Data records

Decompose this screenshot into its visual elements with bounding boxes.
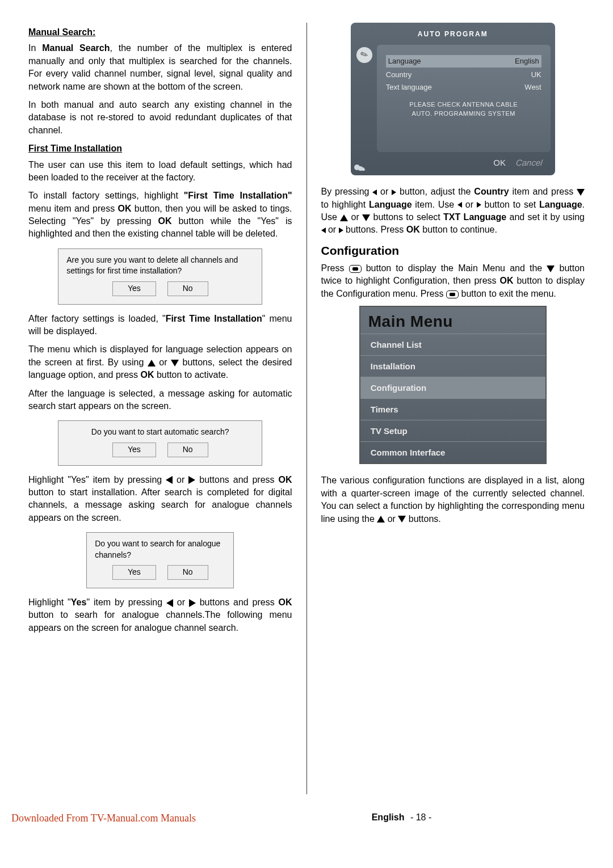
down-icon <box>398 516 406 523</box>
dialog-auto-search: Do you want to start automatic search? Y… <box>58 420 262 465</box>
menu-item-tv-setup[interactable]: TV Setup <box>360 420 545 441</box>
para-after-factory: After factory settings is loaded, "First… <box>28 313 292 338</box>
dialog-text: Do you want to search for analogue chann… <box>95 538 225 561</box>
satellite-icon: ✎ <box>354 44 375 65</box>
main-menu-panel: Main Menu Channel List Installation Conf… <box>359 306 547 464</box>
para-after-language: After the language is selected, a messag… <box>28 387 292 413</box>
left-column: Manual Search: In Manual Search, the num… <box>28 23 307 794</box>
para-manual: In Manual Search, the number of the mult… <box>28 42 292 93</box>
para-highlight-yes-1: Highlight "Yes" item by pressing or butt… <box>28 474 292 525</box>
decorative-dots-icon <box>354 165 363 171</box>
para-config-2: The various configuration functions are … <box>321 474 585 525</box>
para-first-1: The user can use this item to load defau… <box>28 159 292 184</box>
dialog-analogue-search: Do you want to search for analogue chann… <box>86 532 234 588</box>
main-menu-title: Main Menu <box>360 307 545 334</box>
menu-button-icon <box>349 265 362 273</box>
heading-manual-search: Manual Search: <box>28 26 292 39</box>
menu-item-common-interface[interactable]: Common Interface <box>360 441 545 463</box>
page-columns: Manual Search: In Manual Search, the num… <box>28 23 585 794</box>
up-icon <box>377 516 385 523</box>
right-icon <box>188 476 195 484</box>
auto-msg-2: AUTO. PROGRAMMING SYSTEM <box>386 109 541 118</box>
auto-program-title: AUTO PROGRAM <box>355 27 551 45</box>
menu-button-icon <box>446 290 459 298</box>
down-icon <box>547 266 555 272</box>
left-icon <box>166 476 173 484</box>
down-icon <box>171 360 179 366</box>
para-first-2: To install factory settings, highlight "… <box>28 189 292 241</box>
left-icon <box>321 227 326 233</box>
up-icon <box>340 214 348 221</box>
auto-row-country[interactable]: CountryUK <box>386 70 541 80</box>
left-icon <box>166 599 173 607</box>
auto-row-text-language[interactable]: Text languageWest <box>386 82 541 92</box>
yes-button[interactable]: Yes <box>112 443 156 457</box>
para-both-search: In both manual and auto search any exist… <box>28 99 292 137</box>
right-icon <box>392 189 396 195</box>
down-icon <box>362 214 370 221</box>
dialog-delete-channels: Are you sure you want to delete all chan… <box>58 248 262 305</box>
menu-item-timers[interactable]: Timers <box>360 398 545 420</box>
right-column: AUTO PROGRAM ✎ LanguageEnglish CountryUK… <box>307 23 585 794</box>
yes-button[interactable]: Yes <box>112 565 156 580</box>
heading-first-time: First Time Installation <box>28 142 292 155</box>
no-button[interactable]: No <box>167 281 208 296</box>
down-icon <box>577 189 585 196</box>
dialog-text: Are you sure you want to delete all chan… <box>66 255 254 277</box>
up-icon <box>148 360 156 366</box>
footer-language: English <box>372 812 405 822</box>
footer-page-number: - 18 - <box>410 812 431 822</box>
download-source-link[interactable]: Downloaded From TV-Manual.com Manuals <box>11 811 196 825</box>
auto-row-language[interactable]: LanguageEnglish <box>386 55 541 68</box>
heading-configuration: Configuration <box>321 242 585 259</box>
ok-button[interactable]: OK <box>493 157 506 168</box>
right-icon <box>189 599 196 607</box>
para-language-select: The menu which is displayed for language… <box>28 343 292 381</box>
yes-button[interactable]: Yes <box>112 281 156 296</box>
auto-program-panel: AUTO PROGRAM ✎ LanguageEnglish CountryUK… <box>351 23 555 175</box>
page-footer: Downloaded From TV-Manual.com Manuals En… <box>28 811 585 824</box>
menu-item-installation[interactable]: Installation <box>360 355 545 377</box>
no-button[interactable]: No <box>167 565 208 580</box>
para-config-1: Press button to display the Main Menu an… <box>321 262 585 300</box>
menu-item-configuration[interactable]: Configuration <box>360 377 545 398</box>
para-country-adjust: By pressing or button, adjust the Countr… <box>321 186 585 237</box>
menu-item-channel-list[interactable]: Channel List <box>360 334 545 355</box>
auto-msg-1: PLEASE CHECK ANTENNA CABLE <box>386 100 541 109</box>
dialog-text: Do you want to start automatic search? <box>66 427 254 438</box>
no-button[interactable]: No <box>167 443 208 457</box>
left-icon <box>457 202 462 208</box>
para-highlight-yes-2: Highlight "Yes" item by pressing or butt… <box>28 596 292 634</box>
right-icon <box>339 227 343 233</box>
cancel-button[interactable]: Cancel <box>515 157 543 168</box>
right-icon <box>477 202 481 208</box>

Task to complete -> Lines above containing "right": how many? Reply with the number only.

Response area -> 6